Aux termes de l’article L. 521-2 du code de justice administrative : « Saisi d’une demande en ce sens justifiée par l’urgence, le juge des référés peut ordonner toutes mesures nécessaires à la sauvegarde d’une liberté fondamentale à laquelle une personne morale de droit public (…) aurait porté, dans l’exercice d’un de ses pouvoirs, une atteinte grave et manifestement illégale. Le juge des référés se prononce dans un délai de quarante-huit heures. ». Aux termes de l’article L. 522-3 du même code : « Lorsque la demande ne présente pas un caractère d’urgence ou lorsqu’il apparaît manifeste, au vu de la demande, que celle-ci (…) est irrecevable ou qu’elle est mal fondée, le juge des référés peut la rejeter par une ordonnance motivée sans qu’il y ait lieu d’appliquer les deux premiers alinéas de l’article L. 522-1. ».

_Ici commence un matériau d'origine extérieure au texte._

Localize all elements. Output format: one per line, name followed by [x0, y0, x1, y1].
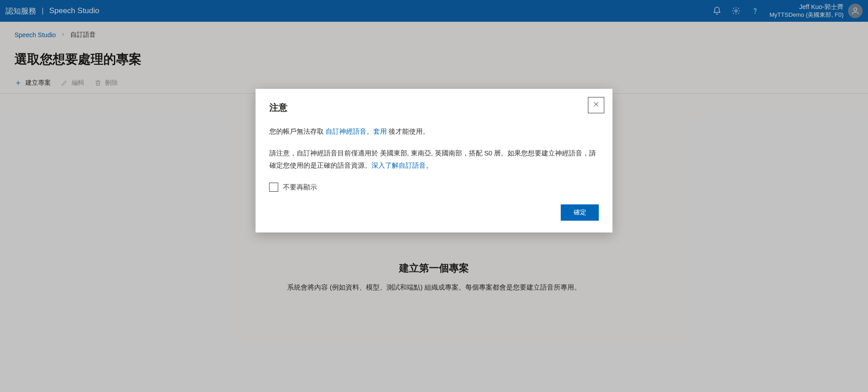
modal-title: 注意 [269, 102, 599, 114]
dont-show-again-label: 不要再顯示 [283, 181, 317, 194]
modal-paragraph-2: 請注意，自訂神經語音目前僅適用於 美國東部, 東南亞, 英國南部，搭配 S0 層… [269, 147, 599, 172]
p1-mid-text: 。 [366, 128, 373, 135]
modal-paragraph-1: 您的帳戶無法存取 自訂神經語音。套用 後才能使用。 [269, 126, 599, 138]
dont-show-again-row: 不要再顯示 [269, 181, 599, 194]
p2-post-text: 。 [426, 162, 433, 169]
notice-modal: 注意 您的帳戶無法存取 自訂神經語音。套用 後才能使用。 請注意，自訂神經語音目… [256, 89, 613, 232]
custom-neural-voice-link[interactable]: 自訂神經語音 [326, 128, 366, 135]
ok-button[interactable]: 確定 [561, 204, 599, 221]
close-icon [593, 101, 600, 110]
close-button[interactable] [588, 97, 605, 113]
p1-post-text: 後才能使用。 [387, 128, 429, 135]
p2-pre-text: 請注意，自訂神經語音目前僅適用於 美國東部, 東南亞, 英國南部，搭配 S0 層… [269, 150, 596, 169]
modal-footer: 確定 [269, 204, 599, 221]
modal-body: 您的帳戶無法存取 自訂神經語音。套用 後才能使用。 請注意，自訂神經語音目前僅適… [269, 126, 599, 194]
learn-more-link[interactable]: 深入了解自訂語音 [371, 162, 426, 169]
p1-pre-text: 您的帳戶無法存取 [269, 128, 326, 135]
apply-link[interactable]: 套用 [373, 128, 387, 135]
dont-show-again-checkbox[interactable] [269, 183, 278, 192]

En premier lieu, si elle affirme, sans la moindre précision, que l’obligation de quitter le territoire français a été prise en violation de la convention de Genève du 28 juillet 1951 relative au statut des réfugiés, la requérante ne soutient, ni même n’allègue avoir présenté une demande d’asile depuis la date alléguée de son entrée sur le territoire de Mayotte.

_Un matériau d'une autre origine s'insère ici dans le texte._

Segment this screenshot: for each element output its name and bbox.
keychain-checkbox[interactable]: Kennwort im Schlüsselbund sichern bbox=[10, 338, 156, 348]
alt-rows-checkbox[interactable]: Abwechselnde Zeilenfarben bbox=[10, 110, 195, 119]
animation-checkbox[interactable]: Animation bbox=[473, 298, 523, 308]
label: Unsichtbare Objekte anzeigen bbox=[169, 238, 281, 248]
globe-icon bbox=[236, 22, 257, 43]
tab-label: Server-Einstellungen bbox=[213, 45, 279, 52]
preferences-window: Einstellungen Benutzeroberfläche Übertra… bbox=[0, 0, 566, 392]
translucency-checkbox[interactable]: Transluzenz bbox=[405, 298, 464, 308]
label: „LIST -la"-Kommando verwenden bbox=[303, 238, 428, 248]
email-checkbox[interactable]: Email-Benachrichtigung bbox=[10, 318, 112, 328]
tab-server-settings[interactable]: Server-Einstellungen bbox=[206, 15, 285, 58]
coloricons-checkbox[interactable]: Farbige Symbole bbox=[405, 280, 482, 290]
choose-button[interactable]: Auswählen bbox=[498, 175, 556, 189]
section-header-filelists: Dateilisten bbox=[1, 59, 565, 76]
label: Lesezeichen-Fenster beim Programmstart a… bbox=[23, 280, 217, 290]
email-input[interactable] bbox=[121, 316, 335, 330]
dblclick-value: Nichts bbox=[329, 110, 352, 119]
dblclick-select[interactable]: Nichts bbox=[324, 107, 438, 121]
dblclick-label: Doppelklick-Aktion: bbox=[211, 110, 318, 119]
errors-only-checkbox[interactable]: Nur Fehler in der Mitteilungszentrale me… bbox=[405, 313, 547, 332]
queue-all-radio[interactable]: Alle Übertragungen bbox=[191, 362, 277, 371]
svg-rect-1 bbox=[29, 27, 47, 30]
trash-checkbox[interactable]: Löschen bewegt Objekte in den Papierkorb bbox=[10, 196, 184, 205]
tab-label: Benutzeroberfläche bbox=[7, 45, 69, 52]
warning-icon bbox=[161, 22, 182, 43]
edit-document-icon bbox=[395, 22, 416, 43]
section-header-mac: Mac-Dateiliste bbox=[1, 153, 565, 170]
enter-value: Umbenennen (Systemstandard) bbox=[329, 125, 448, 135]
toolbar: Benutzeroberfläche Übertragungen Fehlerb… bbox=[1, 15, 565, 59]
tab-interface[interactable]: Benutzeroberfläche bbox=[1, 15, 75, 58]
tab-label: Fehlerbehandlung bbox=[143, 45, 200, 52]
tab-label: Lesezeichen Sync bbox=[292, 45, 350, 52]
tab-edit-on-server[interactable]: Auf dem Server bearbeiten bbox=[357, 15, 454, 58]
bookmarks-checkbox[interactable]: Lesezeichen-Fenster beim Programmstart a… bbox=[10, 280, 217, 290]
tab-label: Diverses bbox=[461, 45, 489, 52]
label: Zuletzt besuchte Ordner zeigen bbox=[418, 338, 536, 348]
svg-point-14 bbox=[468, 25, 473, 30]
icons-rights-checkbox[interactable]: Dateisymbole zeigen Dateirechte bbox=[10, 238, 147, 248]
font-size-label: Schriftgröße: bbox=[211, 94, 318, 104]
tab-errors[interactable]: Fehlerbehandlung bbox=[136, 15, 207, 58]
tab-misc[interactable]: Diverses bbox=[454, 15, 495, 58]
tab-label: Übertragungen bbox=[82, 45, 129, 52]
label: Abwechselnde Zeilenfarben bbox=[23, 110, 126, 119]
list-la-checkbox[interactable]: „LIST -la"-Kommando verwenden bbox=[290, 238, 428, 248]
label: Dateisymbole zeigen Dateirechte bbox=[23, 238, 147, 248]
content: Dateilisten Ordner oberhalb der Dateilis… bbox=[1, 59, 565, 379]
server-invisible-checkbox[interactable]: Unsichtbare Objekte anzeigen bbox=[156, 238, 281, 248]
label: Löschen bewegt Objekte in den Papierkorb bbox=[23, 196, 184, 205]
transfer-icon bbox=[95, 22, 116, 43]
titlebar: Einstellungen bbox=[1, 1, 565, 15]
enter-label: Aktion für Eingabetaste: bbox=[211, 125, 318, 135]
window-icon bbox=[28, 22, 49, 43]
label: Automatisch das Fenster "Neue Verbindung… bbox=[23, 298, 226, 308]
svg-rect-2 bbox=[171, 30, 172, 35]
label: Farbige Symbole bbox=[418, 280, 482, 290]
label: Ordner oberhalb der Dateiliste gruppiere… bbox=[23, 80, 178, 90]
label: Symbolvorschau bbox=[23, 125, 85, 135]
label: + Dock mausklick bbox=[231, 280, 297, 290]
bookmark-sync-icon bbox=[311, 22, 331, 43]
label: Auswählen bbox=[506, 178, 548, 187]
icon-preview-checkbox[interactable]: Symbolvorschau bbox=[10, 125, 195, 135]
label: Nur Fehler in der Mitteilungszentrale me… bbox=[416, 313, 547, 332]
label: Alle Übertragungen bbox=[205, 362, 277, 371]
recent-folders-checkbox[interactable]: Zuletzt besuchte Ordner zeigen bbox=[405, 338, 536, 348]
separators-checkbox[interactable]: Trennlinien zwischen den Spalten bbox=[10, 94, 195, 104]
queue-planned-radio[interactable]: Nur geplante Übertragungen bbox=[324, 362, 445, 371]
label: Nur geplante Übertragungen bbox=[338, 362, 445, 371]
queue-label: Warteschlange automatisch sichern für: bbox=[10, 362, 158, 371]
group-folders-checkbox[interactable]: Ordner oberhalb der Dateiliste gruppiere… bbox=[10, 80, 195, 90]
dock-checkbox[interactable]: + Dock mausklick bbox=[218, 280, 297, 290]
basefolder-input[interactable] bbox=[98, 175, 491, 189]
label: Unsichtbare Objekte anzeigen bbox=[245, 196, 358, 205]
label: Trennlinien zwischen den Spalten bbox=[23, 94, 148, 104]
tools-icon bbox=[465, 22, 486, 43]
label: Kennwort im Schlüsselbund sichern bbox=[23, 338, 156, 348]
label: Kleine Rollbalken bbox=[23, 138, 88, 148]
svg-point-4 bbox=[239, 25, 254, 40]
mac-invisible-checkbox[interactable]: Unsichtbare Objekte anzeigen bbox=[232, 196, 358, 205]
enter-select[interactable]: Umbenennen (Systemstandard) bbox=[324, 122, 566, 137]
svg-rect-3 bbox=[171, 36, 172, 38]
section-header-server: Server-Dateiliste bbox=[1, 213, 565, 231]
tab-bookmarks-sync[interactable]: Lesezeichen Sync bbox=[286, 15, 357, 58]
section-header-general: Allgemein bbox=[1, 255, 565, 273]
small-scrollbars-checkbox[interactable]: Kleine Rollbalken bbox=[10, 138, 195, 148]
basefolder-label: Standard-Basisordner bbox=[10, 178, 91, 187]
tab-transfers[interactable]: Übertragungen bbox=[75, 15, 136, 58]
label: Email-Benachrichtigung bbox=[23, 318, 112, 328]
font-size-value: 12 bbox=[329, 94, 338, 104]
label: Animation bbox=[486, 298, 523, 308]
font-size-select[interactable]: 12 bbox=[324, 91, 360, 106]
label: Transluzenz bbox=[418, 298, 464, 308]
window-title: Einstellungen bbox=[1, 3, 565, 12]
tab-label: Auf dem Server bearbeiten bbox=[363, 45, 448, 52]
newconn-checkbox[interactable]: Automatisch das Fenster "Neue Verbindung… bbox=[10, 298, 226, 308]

En second lieu, Mme A..., qui soutient avoir été « interpellée, malgré sa minorité », est une ressortissante comorienne majeure, âgée de vingt ans, ainsi qu’il ressort des mentions portées sur son passeport. Elle affirme qu’elle réside de manière ininterrompue à Mayotte depuis 2019, sans toutefois l’établir, alors qu’elle ne justifie de sa scolarité dans ce département français qu’au titre de l’année 2023-2024. Si elle est la mère d’un enfant de nationalité française née à Mamoudzou le 7 août 2024, de son union libre avec une personne née à Mayotte, Mme A... ne démontre pas la communauté de vie alléguée avec le père de cet enfant, ni que celui-ci contribuerait effectivement à l’entretien et à l’éducation de leur fils. Ainsi et alors qu’elle n’établit ni l’ancrage de ses attaches personnelles et familiales à Mayotte, ni son insertion dans la société française, Mme A... ne démontre pas que sa cellule familiale ne pourrait pas se reconstituer aux Comores, pays dont elle a la nationalité.

Il résulte de ce qui précède que Mme A... n’est manifestement pas fondée à soutenir qu’en prononçant à son encontre une obligation de quitter le territoire français sans délai, le préfet de Mayotte aurait porté une atteinte grave et manifestement illégale à sa liberté d’aller et venir, à son droit à l’asile, à son droit au respect de sa vie privée et familiale et, à supposer qu’elle ait entendu soulever un tel moyen, à l’intérêt supérieur de l’enfant.

Par suite, alors même que Mme A... fait valoir une situation d’urgence, résultant de son placement en rétention administrative en vue de son éloignement imminent, il y a lieu, par application des dispositions précitées de l’article L. 522-3 du code de justice administrative, de rejeter la requête en toutes ses conclusions, y compris celles présentées sur le fondement de l’article L. 761-1 du même code.



ORDONNE :



Article 1er : La requête de Mme A... est rejetée.

Article 2 : La présente décision sera notifiée à Mme B... et au préfet de Mayotte.

Copie en sera adressée au ministre de l’intérieur et à la ministre des outre-mer, en application de l’article R. 751-8 du code de justice administrative.


Fait à Mamoudzou, le 6 janvier 2026.


Le juge des référés,




V. RAMIN


La République mande et ordonne au préfet de Mayotte en ce qui le concerne ou à tous commissaires de justice à ce requis en ce qui concerne les voies de droit commun, contre les parties privées, de pourvoir à l’exécution de la présente décision.